Design a Fine-grained Authorization System with RBAC and ACL

2023-07-30 / modified at 2024-12-22 / 2.2k words / 13 mins

Implementing flexible, fine-grained permission management is an essential component of robust software design. This article will walk through various authorization system designs that aim to achieve that goal.

The design may be too complicated for start-up teams, as the article is mainly for enterprise applications that have lots of compliance policies.

What is authorization management

Terminologies

An authorization management(Authz) constitutes subjects, namespaces, resources and capabilities.

Subjects: Standalone users or groups. In the enterprise environment, users and groups are getting sychronized from managed IAM platforms, HR services or LDAP servers.
- User: The individual user, such as sAMAccountName in LDAP servers.
- Group: A group is just a set of individuals users, such as memeberOf in LDAP servers. Nested group may be complex at the first glance, but actually they can be flatten via SQL recursive query(CTE).
Namespaces: An organizational structures, such as nested departments.
- Metadata: Name, description and other descriptive K-V pairs of the namespace.
- Resources: The digital asserts inside the namespace.
  - Metadata: Name, description and other descriptive K-V pairs of the assert.
  - Asserts: Such as API entrypoints, Row & Column level fiter or virtual datalakes.
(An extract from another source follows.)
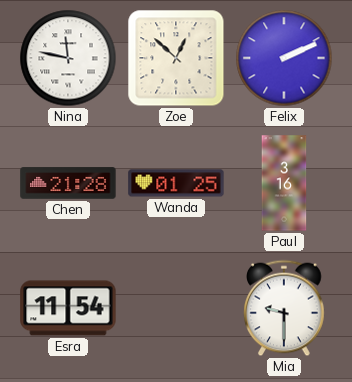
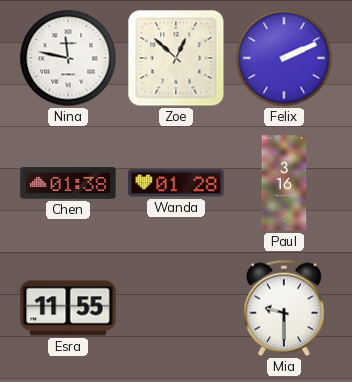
Chen: 21:28 -> 01:38
Wanda: 01:25 -> 01:28
Esra: 11:54 -> 11:55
You have to design the granularity at the row level, object level or field level, they are specialized domains
  - Capabilities: Defines the capabilities that someone is granted to access asserts. It’s mostly described with an immutable string.
    - Effect: read/write/list/full
    - Action: The field in the assert.
    - Eg: AWS use allow:secretsmanager to describle the read capability.
  - Assignments: Who is grant to access the resources, there are four types of strategies
    - Share with all members inside the namespace regardless of the assigned namespace capabilities.
    - Share with members who is grant with some capabilities inside the namespace.
    - Share with individual users or groups directly inside the namespace.
    - Share with whoever out of the namespace. (Not recommand)
  - Ownership: Who is responsible for maintaining metadata and asserts, managing shares of the resource.
- Capabilities: Defines the member capabilities in the organizational structure.
- Assignments: Define the membership inside the namespace, such as inviting user A with three capabilities granted as a namespace member.
- Ownership: Who is responsible for managing the namespace.
Rule Engine: The dynamic process of assessing if someone is allowed to access the resource. That’s what so called ABAC, RBAC or ACL.

Preparation

I’d recommand to enumerate all capabilities and checkpoints before any development, as the capabilities may be embedded in the code and difficult to be modified over time.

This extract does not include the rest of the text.